This time of year the supermarket shelves are fully stocked with all the essentials for a great BBQ. The amount of shelf space dedicated to dozens of merely mediocre BBQ sauce astounds me. How many times have you heard friends and acquaintances brag about their secret sauce only to find out it is some generic corn syrup and tomato paste that millions of other people also claim is their secret? I remember about 20 years ago or so ago, there was a new dark brown sauce on the market and as soon as it got a little market share some conglomerate bought the rights to the name and took all of the good stuff out (including the love) just to make a few bucks. My suggestion is to put the love back into your BBQ and make your own sauce, it is simple…here is how to start.

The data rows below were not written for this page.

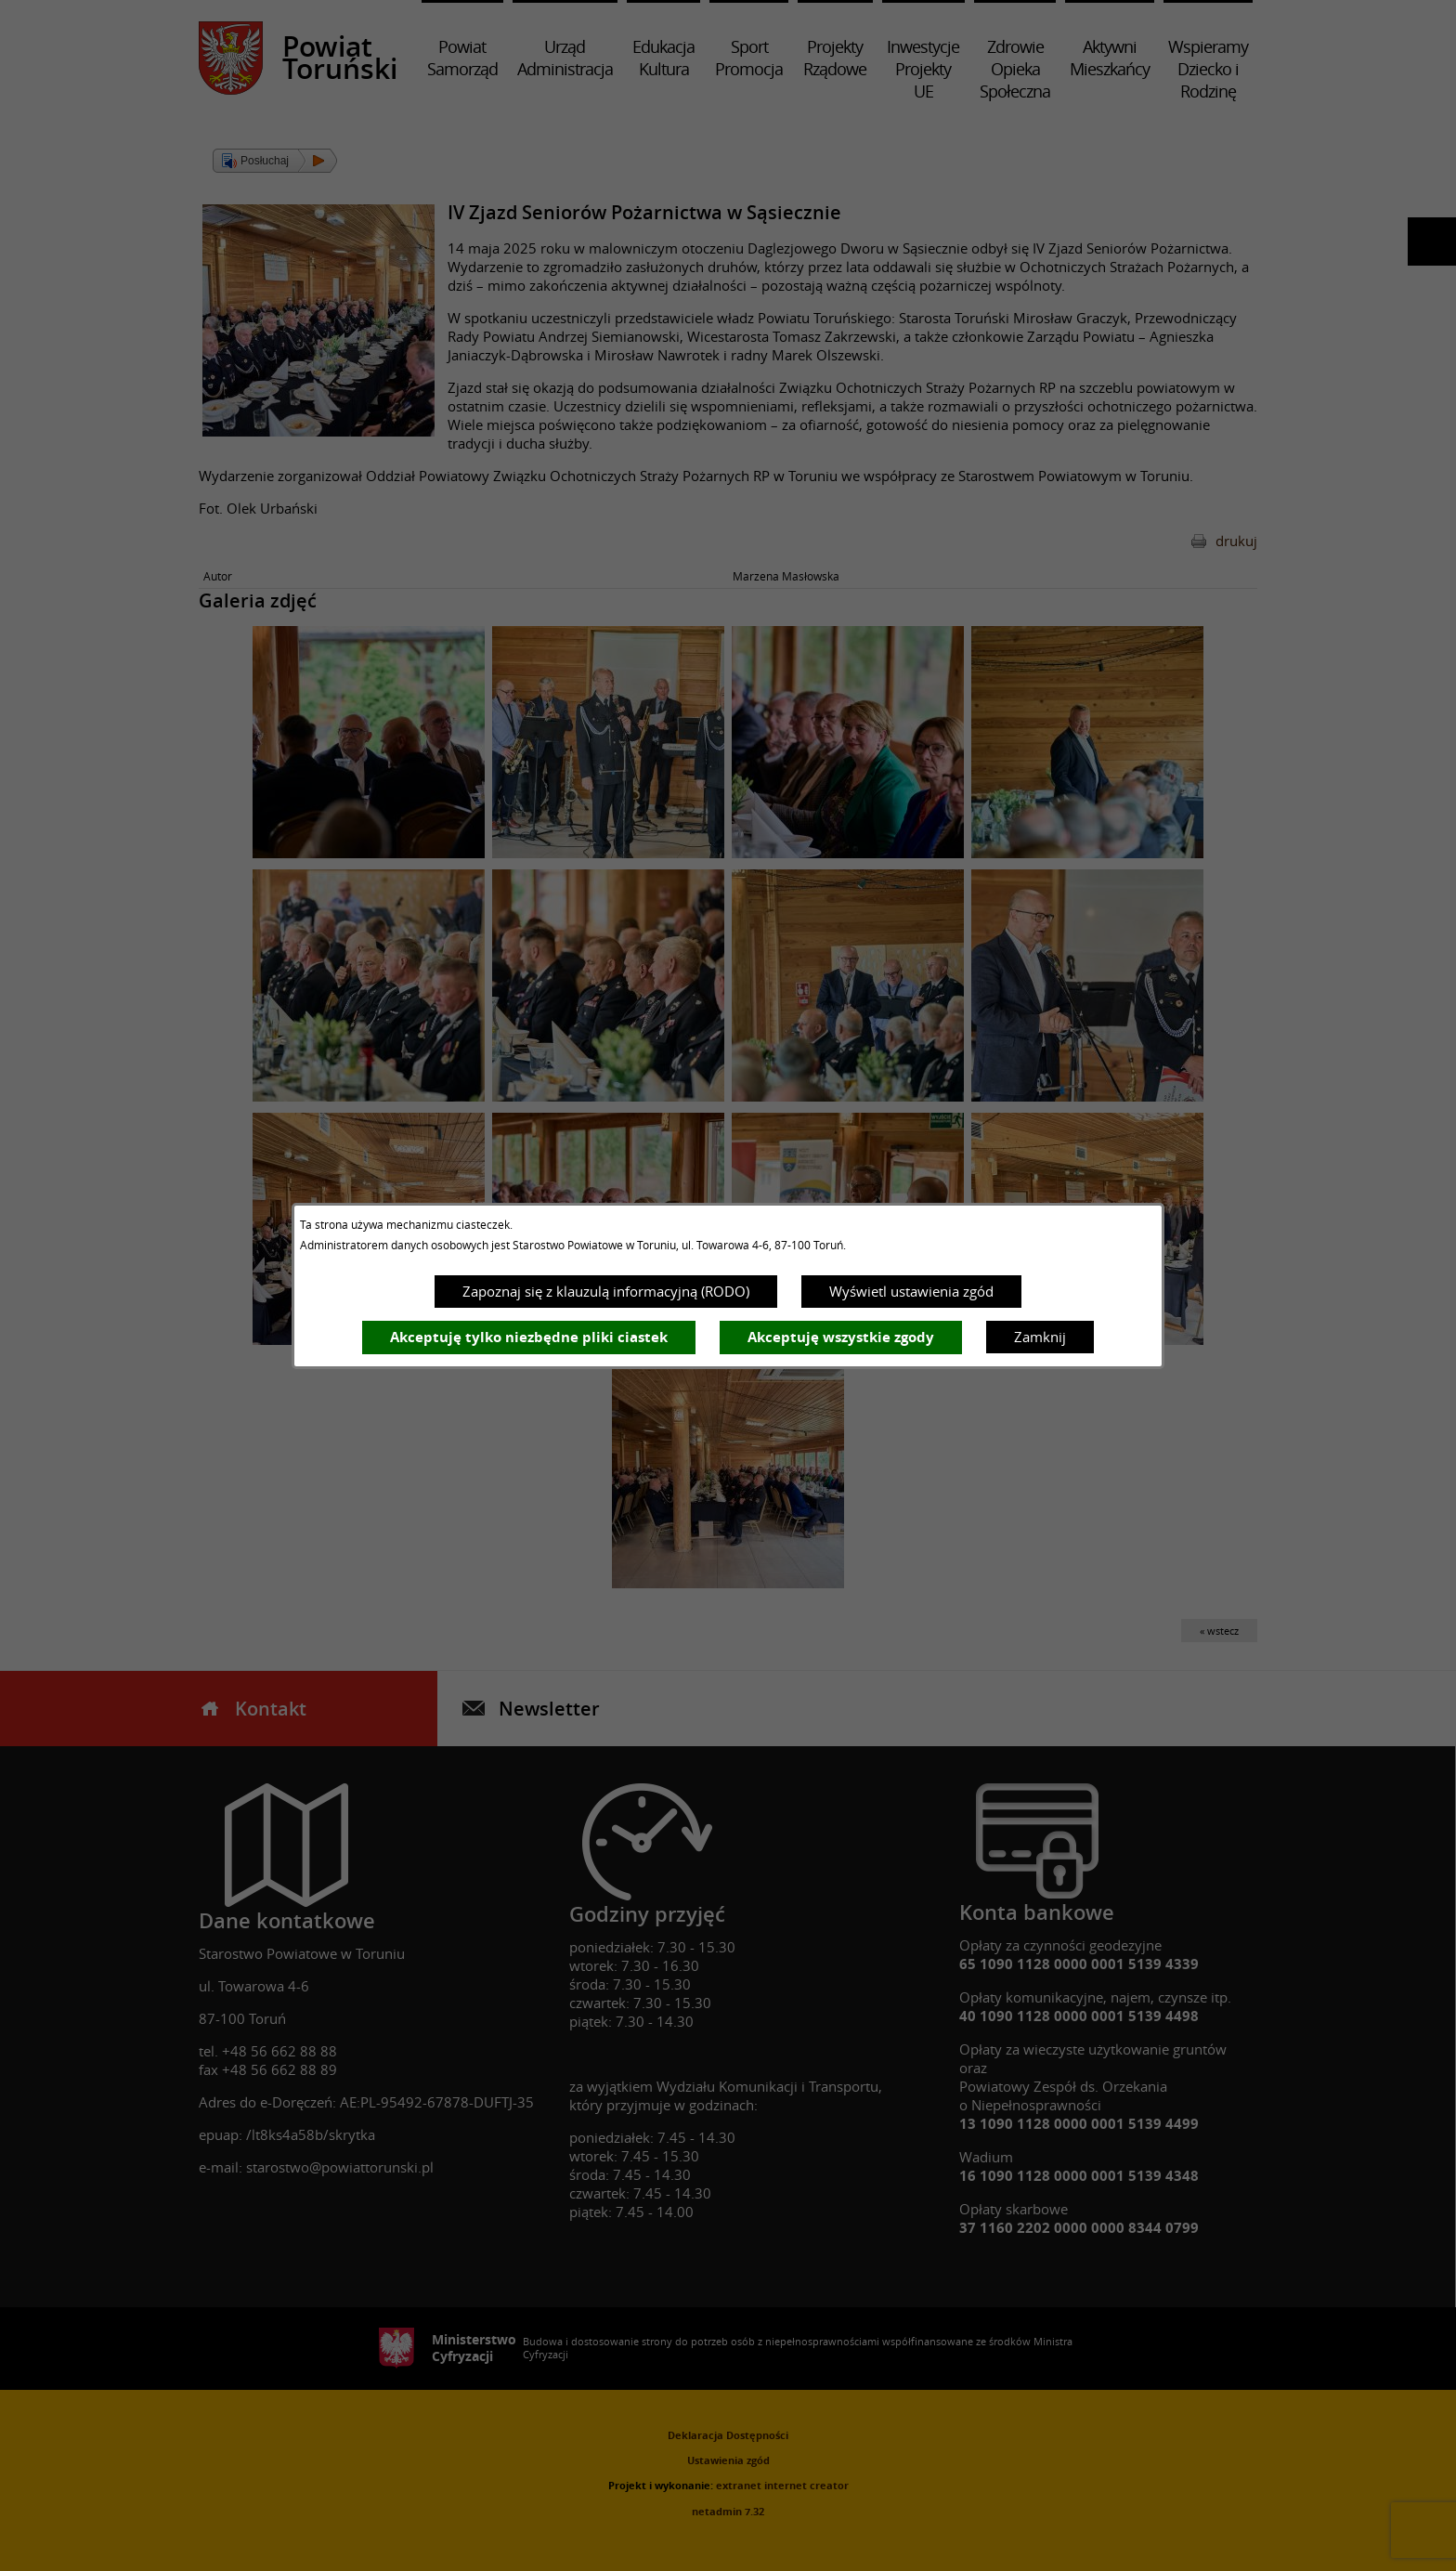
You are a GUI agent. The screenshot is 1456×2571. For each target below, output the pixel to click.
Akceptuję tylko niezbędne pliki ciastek (529, 1337)
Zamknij (1040, 1336)
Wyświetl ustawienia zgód (911, 1291)
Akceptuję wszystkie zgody (841, 1337)
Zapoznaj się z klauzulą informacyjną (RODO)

I start with my favorite (organic) tomato ketchup, for convenience sake because we definitely want to make this simple. (Later in the summer we can discuss making your own ketchup, it is simple, inexpensive, and the flavor is not to be believed.) Then we put about half as much brown sugar (or any kind of sugar you want for that matter: white, demerara, turbinado, evaporated cane juice, agave syrup, honey or whatever floats your hydrometer) and finish it with about half as much Worcestershire Sauce. So the basic recipe looks like 4 parts ketchup, 2 parts sugar, and 1 part Worcestershire sauce. This makes a very nice sauce which should only be the basis for your final sauce.
I have added fruit purees, chilies (both powdered dry and pureed reconstituted chilies), coffee, beer, wine, gin, spices of every variety, onions, garlic, soy sauce, fish sauce…you name it (maybe even a little salt and pepper). This one is nice because it just comes together that quickly and can be adapted at a whim. Here is one idea I did a while ago that turned out great:
Meyer Lemon BBQ Sauce:
- 1 clove garlic, shaved on a micro-plane (¼- ½ tsp)
- 2 Tbsp Meyer lemon juice (from 1 lemon) + zest
- ¼ cup brown sugar packed
- ½ cup ketchup
- 1 Tbsp Worcestershire sauce
- ½ very ripe banana
- 1 tsp Old Bay Seasoning
The perfect cookout would start with brined chicken legs cooked slowly over natural wood with an extra kick of smoke and then just when the chicken was done slathering this sauce all over it to thicken over the warmth of the fire for about 10 minutes until the sauce takes on an impeccable shine and deep flavor. I always caution people not to put the sauce on too soon because it will burn with all of the sugar in it. I love to serve this with plenty of home-made salads like potato salad, coleslaw, tomato salad, watermelon salad…or whatever tickles you at the time (I don’t ever decide until I see what is good at the market). Have a great cookout!